(Dataset entries)
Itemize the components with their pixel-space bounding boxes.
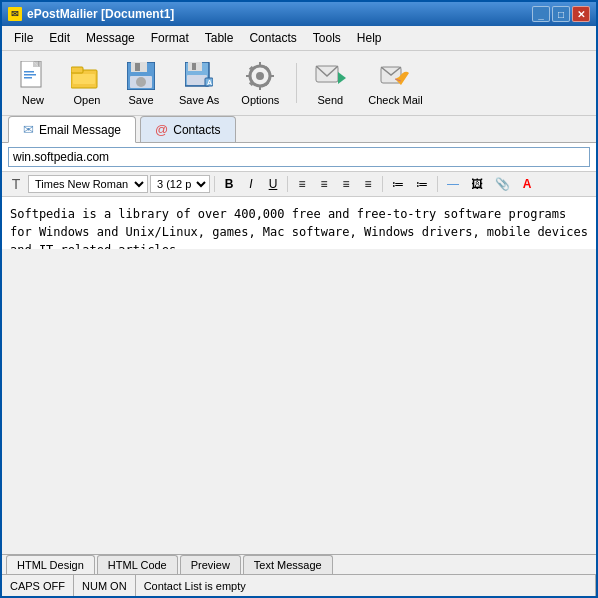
save-button[interactable]: Save: [116, 55, 166, 111]
tab-email-label: Email Message: [39, 123, 121, 137]
new-button[interactable]: New: [8, 55, 58, 111]
svg-rect-21: [259, 62, 261, 67]
svg-rect-23: [246, 75, 251, 77]
options-button[interactable]: Options: [232, 55, 288, 111]
status-caps: CAPS OFF: [2, 575, 74, 596]
new-label: New: [22, 94, 44, 106]
close-button[interactable]: ✕: [572, 6, 590, 22]
svg-point-20: [256, 72, 264, 80]
bold-button[interactable]: B: [219, 175, 239, 193]
title-bar-left: ✉ ePostMailier [Document1]: [8, 7, 174, 21]
open-icon: [71, 60, 103, 92]
font-color-button[interactable]: A: [517, 175, 537, 193]
menu-message[interactable]: Message: [78, 28, 143, 48]
title-bar: ✉ ePostMailier [Document1] _ □ ✕: [2, 2, 596, 26]
align-center-button[interactable]: ≡: [314, 175, 334, 193]
maximize-button[interactable]: □: [552, 6, 570, 22]
svg-rect-15: [192, 63, 196, 70]
menu-format[interactable]: Format: [143, 28, 197, 48]
bottom-tabs: HTML Design HTML Code Preview Text Messa…: [2, 554, 596, 574]
address-bar: [2, 143, 596, 172]
check-mail-button[interactable]: Check Mail: [359, 55, 431, 111]
save-as-button[interactable]: A Save As: [170, 55, 228, 111]
status-bar: CAPS OFF NUM ON Contact List is empty: [2, 574, 596, 596]
menu-tools[interactable]: Tools: [305, 28, 349, 48]
send-label: Send: [317, 94, 343, 106]
toolbar-separator: [296, 63, 297, 103]
svg-rect-3: [24, 74, 36, 76]
svg-point-12: [136, 77, 146, 87]
format-toolbar: T Times New Roman Arial Courier 3 (12 p …: [2, 172, 596, 197]
open-button[interactable]: Open: [62, 55, 112, 111]
svg-rect-7: [73, 74, 95, 84]
svg-rect-6: [71, 67, 83, 73]
send-button[interactable]: Send: [305, 55, 355, 111]
svg-rect-10: [135, 63, 140, 71]
format-sep-3: [382, 176, 383, 192]
options-icon: [244, 60, 276, 92]
send-icon: [314, 60, 346, 92]
window-title: ePostMailier [Document1]: [27, 7, 174, 21]
align-justify-button[interactable]: ≡: [358, 175, 378, 193]
check-mail-label: Check Mail: [368, 94, 422, 106]
underline-button[interactable]: U: [263, 175, 283, 193]
format-sep-1: [214, 176, 215, 192]
toolbar: New Open: [2, 51, 596, 116]
bottom-tab-html-code[interactable]: HTML Code: [97, 555, 178, 574]
address-input[interactable]: [8, 147, 590, 167]
format-sep-2: [287, 176, 288, 192]
menu-contacts[interactable]: Contacts: [241, 28, 304, 48]
svg-text:A: A: [207, 79, 212, 86]
options-label: Options: [241, 94, 279, 106]
save-icon: [125, 60, 157, 92]
svg-rect-24: [269, 75, 274, 77]
email-tab-icon: ✉: [23, 122, 34, 137]
svg-marker-30: [338, 72, 346, 84]
align-right-button[interactable]: ≡: [336, 175, 356, 193]
minimize-button[interactable]: _: [532, 6, 550, 22]
tab-contacts[interactable]: @ Contacts: [140, 116, 236, 142]
tab-contacts-label: Contacts: [173, 123, 220, 137]
editor-area[interactable]: Softpedia is a library of over 400,000 f…: [2, 197, 596, 249]
bottom-tab-preview[interactable]: Preview: [180, 555, 241, 574]
main-window: ✉ ePostMailier [Document1] _ □ ✕ File Ed…: [0, 0, 598, 598]
menu-edit[interactable]: Edit: [41, 28, 78, 48]
list-unordered-button[interactable]: ≔: [387, 175, 409, 193]
list-ordered-button[interactable]: ≔: [411, 175, 433, 193]
svg-rect-4: [24, 77, 32, 79]
menu-help[interactable]: Help: [349, 28, 390, 48]
status-contact: Contact List is empty: [136, 575, 596, 596]
svg-rect-2: [24, 71, 34, 73]
check-mail-icon: [379, 60, 411, 92]
image-button[interactable]: 🖼: [466, 175, 488, 193]
save-as-icon: A: [183, 60, 215, 92]
italic-button[interactable]: I: [241, 175, 261, 193]
format-sep-4: [437, 176, 438, 192]
menu-file[interactable]: File: [6, 28, 41, 48]
svg-rect-22: [259, 85, 261, 90]
app-icon: ✉: [8, 7, 22, 21]
align-left-button[interactable]: ≡: [292, 175, 312, 193]
window-controls: _ □ ✕: [532, 6, 590, 22]
tab-email[interactable]: ✉ Email Message: [8, 116, 136, 143]
save-as-label: Save As: [179, 94, 219, 106]
font-type-icon: T: [6, 174, 26, 194]
bottom-tab-html-design[interactable]: HTML Design: [6, 555, 95, 575]
menu-table[interactable]: Table: [197, 28, 242, 48]
open-label: Open: [74, 94, 101, 106]
contacts-tab-icon: @: [155, 122, 168, 137]
svg-rect-16: [187, 75, 207, 85]
menu-bar: File Edit Message Format Table Contacts …: [2, 26, 596, 51]
font-family-select[interactable]: Times New Roman Arial Courier: [28, 175, 148, 193]
status-num: NUM ON: [74, 575, 136, 596]
save-label: Save: [128, 94, 153, 106]
font-size-select[interactable]: 3 (12 p 1 (8pt) 2 (10pt) 4 (14pt): [150, 175, 210, 193]
main-tabs: ✉ Email Message @ Contacts: [2, 116, 596, 143]
attach-button[interactable]: 📎: [490, 175, 515, 193]
link-button[interactable]: —: [442, 175, 464, 193]
new-icon: [17, 60, 49, 92]
bottom-tab-text-message[interactable]: Text Message: [243, 555, 333, 574]
editor-wrapper: Softpedia is a library of over 400,000 f…: [2, 197, 596, 554]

WHAT TO PRODUCE: Your answer must be the number of lines above that contain the word "library", stated alone.

EXERCISE ANSWER: 2